Start of Block

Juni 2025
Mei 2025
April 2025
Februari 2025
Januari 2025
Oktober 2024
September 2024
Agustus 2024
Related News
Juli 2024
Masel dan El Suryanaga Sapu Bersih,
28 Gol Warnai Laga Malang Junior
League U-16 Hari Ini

End of Block
Start of Block

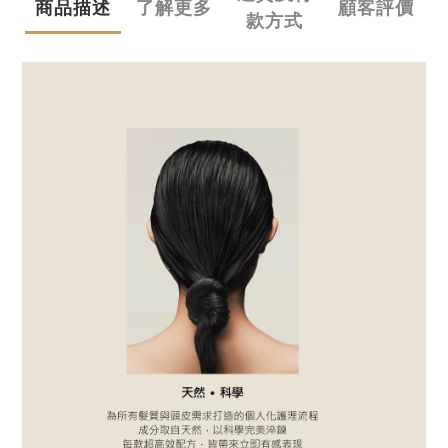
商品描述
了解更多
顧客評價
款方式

End of Block

Retype exactly the lines above, from the one with "September 2024" through the one with "League U-16 Hari Ini", inclusive.

# [Task answer]
September 2024
Agustus 2024
Related News
Juli 2024
Masel dan El Suryanaga Sapu Bersih,
28 Gol Warnai Laga Malang Junior
League U-16 Hari Ini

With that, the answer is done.